A sabedoria do monstro, por Luis Fernando Verissimo
Uma vitória no primeiro turno teria dado às pessoas mais tempo para se acostumar com a idéia de Lula presidente — Lula presidente, gente! — mas numa eleição em que Collor, Maluf, Quércia, Mestrinho e Newton Cardoso perderam, e até o Roriz pode perder, querer o Lula de primeira era quase querer demais. Era olho grande. No fim, ganhou tempo para pensar quem tinha aderido ao Lula por resignação, precaução ou simples adesismo, e agora vê que o Serra ainda é viável. Prevêem-se cenas de embaraço, com gente explicando ao Serra que só tentara enterrá-lo antes da hora porque o aspecto dele naquele último debate era o de um morto falante, e espanando a terra da sua fatiota.

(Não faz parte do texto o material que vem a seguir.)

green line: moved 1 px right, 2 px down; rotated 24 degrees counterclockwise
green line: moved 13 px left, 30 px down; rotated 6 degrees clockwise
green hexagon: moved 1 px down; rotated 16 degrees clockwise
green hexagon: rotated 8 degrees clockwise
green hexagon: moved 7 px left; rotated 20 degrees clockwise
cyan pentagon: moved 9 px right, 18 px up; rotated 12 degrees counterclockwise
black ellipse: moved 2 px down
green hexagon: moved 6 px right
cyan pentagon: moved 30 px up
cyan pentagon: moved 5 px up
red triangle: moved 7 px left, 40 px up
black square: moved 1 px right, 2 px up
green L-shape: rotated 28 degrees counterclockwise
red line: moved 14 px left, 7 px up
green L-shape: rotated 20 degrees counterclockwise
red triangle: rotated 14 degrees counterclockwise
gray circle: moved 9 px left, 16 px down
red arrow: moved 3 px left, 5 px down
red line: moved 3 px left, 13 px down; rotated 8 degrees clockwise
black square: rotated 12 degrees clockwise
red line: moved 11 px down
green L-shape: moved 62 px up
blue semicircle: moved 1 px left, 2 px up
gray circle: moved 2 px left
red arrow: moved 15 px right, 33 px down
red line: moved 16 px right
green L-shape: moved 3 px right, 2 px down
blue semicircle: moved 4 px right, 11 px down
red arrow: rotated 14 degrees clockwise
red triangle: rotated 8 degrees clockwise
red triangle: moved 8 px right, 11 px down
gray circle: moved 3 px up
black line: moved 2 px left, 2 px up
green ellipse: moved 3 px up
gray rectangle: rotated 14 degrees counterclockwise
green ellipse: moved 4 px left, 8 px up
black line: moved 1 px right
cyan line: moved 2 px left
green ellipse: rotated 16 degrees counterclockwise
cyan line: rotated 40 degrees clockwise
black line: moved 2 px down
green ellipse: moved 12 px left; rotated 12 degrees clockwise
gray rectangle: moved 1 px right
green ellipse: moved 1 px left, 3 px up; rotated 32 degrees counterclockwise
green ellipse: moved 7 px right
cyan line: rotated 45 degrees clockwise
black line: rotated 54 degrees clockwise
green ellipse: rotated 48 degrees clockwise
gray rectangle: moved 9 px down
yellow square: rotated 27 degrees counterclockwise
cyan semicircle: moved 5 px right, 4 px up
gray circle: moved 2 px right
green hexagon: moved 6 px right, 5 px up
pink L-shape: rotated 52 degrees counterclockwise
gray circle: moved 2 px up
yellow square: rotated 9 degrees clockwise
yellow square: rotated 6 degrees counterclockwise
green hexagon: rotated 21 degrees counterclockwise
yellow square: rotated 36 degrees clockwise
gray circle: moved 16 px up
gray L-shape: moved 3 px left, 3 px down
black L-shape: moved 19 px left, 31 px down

Estranho e contraditório monstro, o eleitorado brasileiro. As derrotas de Collor, Maluf, etc. seriam sinais de maturidade, mas o que dizer da vitória do Enéas para a Câmara dos Deputados, em São Paulo, com a maior votação da história? E da volta consagradora de Jader Barbalho ao Congresso? ACM de volta ao Senado só não é outro exemplo de incoerência do monstro porque o caso da Bahia com ele transcende o folclore político e entra pelo misticismo, e religião não se discute. Brizola não está na lista dos “caciques” rejeitados, em primeiro lugar porque não é do mesmo tipo dos citados, e em segundo porque, se o nosso passado ensina alguma coisa, é que nenhum enterro do Brizola pode ser considerado definitivo.

Entre enterrados, conservados e novidades, o monstro, afinal, foi sábio. Mesmo o período de reflexão que se deu antes de escolher o Lula em definitivo foi prudente. E até estratégico. Enquanto o Serra — depois de reanimado, bem alimentado e relançado — for uma alternativa ainda possível, os conservadores e os inconformados mais radicais com a ascensão do Lula estarão ocupados, apoiando-o, com esperança, e não terão tempo para pensar em bobagem.

Enfim, as maquininhas deram conta, todos foram civilizados e prometem que os segundos turnos serão em “alto nível”, não é que este país está começando a parecer uma democracia funcional?